双子を学校に送り出し、ソファに座って少し休憩しようとしたところ、テーブルの上に置かれたスマホが細かくブーブーと鳴る。まだ見ていないけれどわかる。サムとツムがまた……
ピッ—— 「あ、お母様……!こんにちは……他でもないのですが……」
今日はいつもより激しくやり合ったんだな……喧嘩してもいいけれど、どうしてお互いの体に傷をつけるの……それも顔に……お母さんが綺麗に産んであげた顔なのに……こういう時、胸の片隅が締め付けられるのは、きっと全ての母親がそうなんじゃないかと思う。

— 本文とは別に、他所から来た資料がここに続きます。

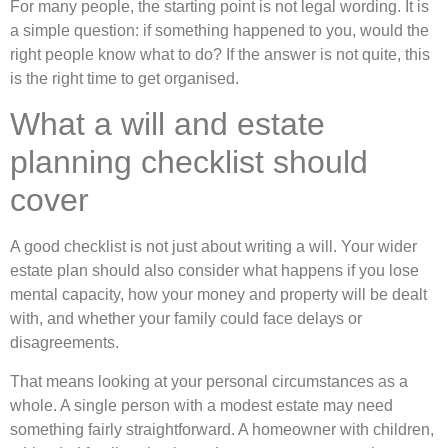
For many people, the starting point is not legal wording. It is
a simple question: if something happened to you, would the
right people know what to do? If the answer is not quite, this
is the right time to get organised.
What a will and estate
planning checklist should
cover
A good checklist is not just about writing a will. Your wider
estate plan should also consider what happens if you lose
mental capacity, how your money and property will be dealt
with, and whether your family could face delays or
disagreements.
That means looking at your personal circumstances as a
whole. A single person with a modest estate may need
something fairly straightforward. A homeowner with children,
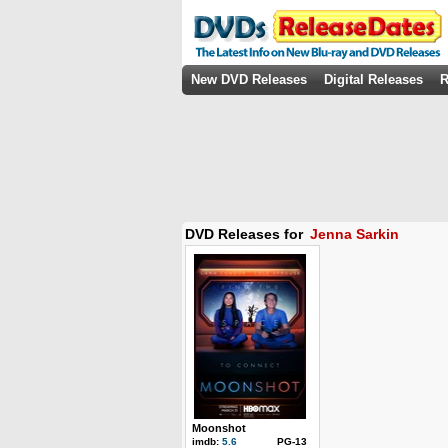
New DVD Releases
Digital Releases
R
DVD Releases for
Jenna Sarkin
Moonshot
imdb:
5.6
PG-13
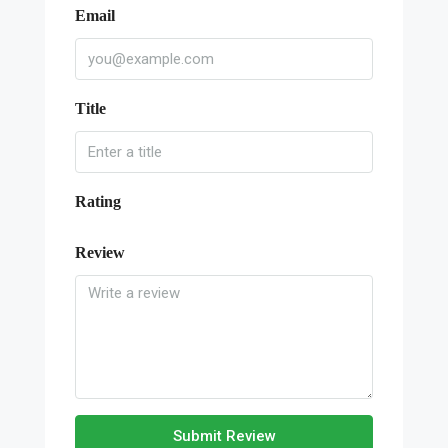
Email
Title
Rating
Review
Submit Review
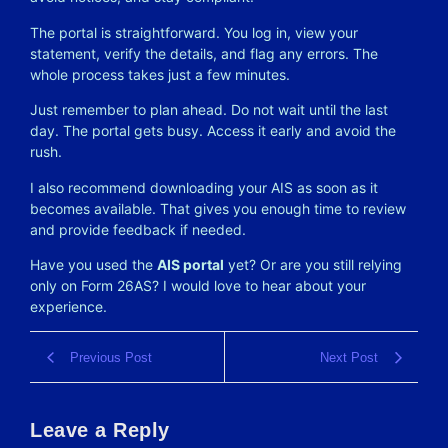
The portal is straightforward. You log in, view your
statement, verify the details, and flag any errors. The
whole process takes just a few minutes.
Just remember to plan ahead. Do not wait until the last
day. The portal gets busy. Access it early and avoid the
rush.
I also recommend downloading your AIS as soon as it
becomes available. That gives you enough time to review
and provide feedback if needed.
Have you used the
AIS portal
yet? Or are you still relying
only on Form 26AS? I would love to hear about your
experience.
Previous Post
Next Post
Leave a Reply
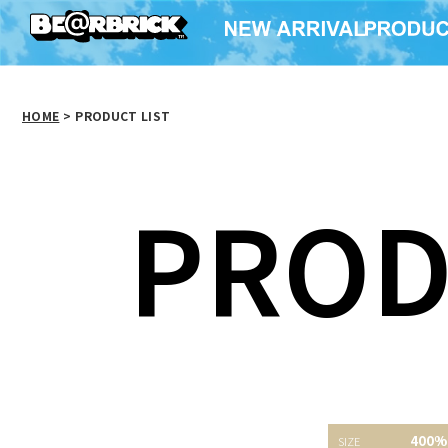
HOME
>
PRODUCT LIST
PROD
BE@RBRICK ROYAL
MY FIRST BE@RBRICK
SELANGOR
Jackson Pollock
BE@RBR
400%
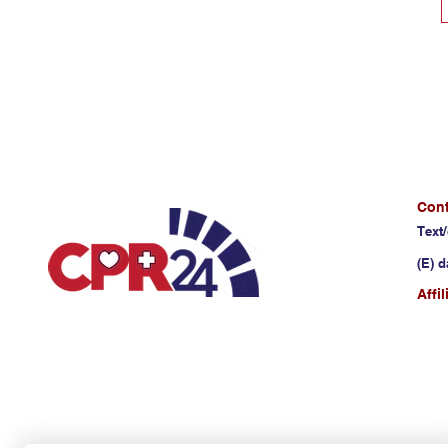
Cont
Text/
(E)
d
Affi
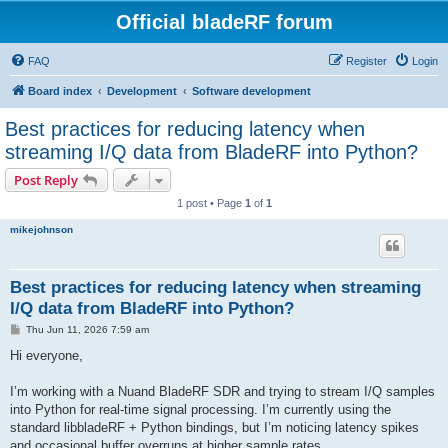
Official bladeRF forum
FAQ
Register
Login
Board index
Development
Software development
Best practices for reducing latency when
streaming I/Q data from BladeRF into Python?
Post Reply
1 post • Page
1
of
1
mikejohnson
Best practices for reducing latency when streaming
I/Q data from BladeRF into Python?
P
Thu Jun 11, 2026 7:59 am
o
s
Hi everyone,
t
I’m working with a Nuand BladeRF SDR and trying to stream I/Q samples
into Python for real-time signal processing. I’m currently using the
standard libbladeRF + Python bindings, but I’m noticing latency spikes
and occasional buffer overruns at higher sample rates.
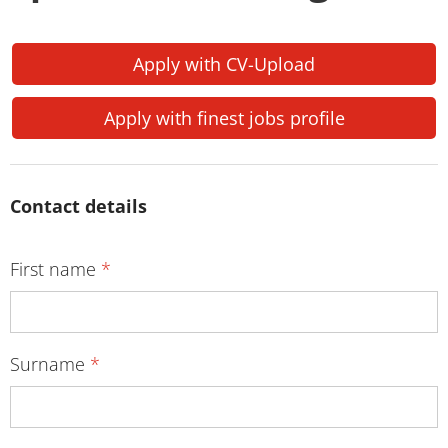
Apply with CV-Upload
Apply with finest jobs profile
Contact details
First name
*
Surname
*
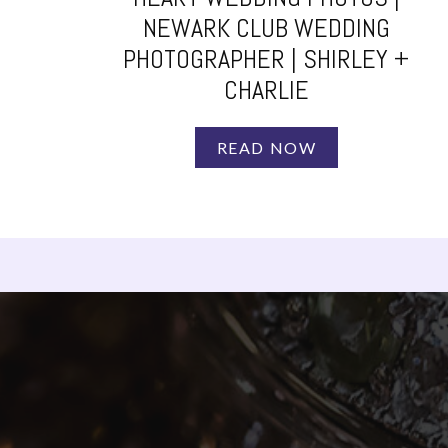
NEWARK CLUB WEDDING
PHOTOGRAPHER | SHIRLEY +
CHARLIE
READ NOW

ダメだ。今日は絶対にうやむやにはしない。普段は諦めて、ひどい喧嘩以外は多めに見てあげていたけれど、今日は母親としてしっかり教育しなきゃ。
夜9時。そろそろ二人が帰ってくる時間だ。昔から何の部活動をすれば9時までかかるのか……言いたかったけれど……好きだと言うんだから仕方ないわよね。
聞こえる。玄関のドアを開ける音、外で言い争う声……学校であれだけ喧嘩しておいて、まだやってるなんて……大したものだと思うわ……
ガチャリと玄関のドアが開く。あらまあ?さっきまで外で聞こえていた騒ぎがピタッと止まった。私が怒っているのを察したのか、自分たちが悪いことをしたとわかっているのか、靴を脱いで入ってきた二人は、進むことも戻ることもできずにもじもじしている。